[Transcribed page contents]
■ ■ ■
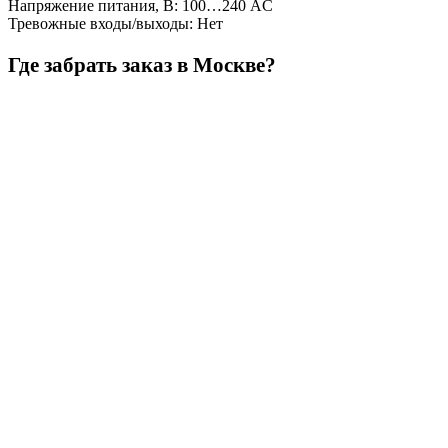
Напряжение питания, В
:
100…240 AC
Тревожные входы/выходы
:
Нет
Где забрать заказ в Москве?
■ ■ ■
Requirement -
Write the records out again verbatim and omit the pictures they contain.

Result for this task -
Напряжение питания, В
:
100…240 AC
Тревожные входы/выходы
:
Нет
Где забрать заказ в Москве?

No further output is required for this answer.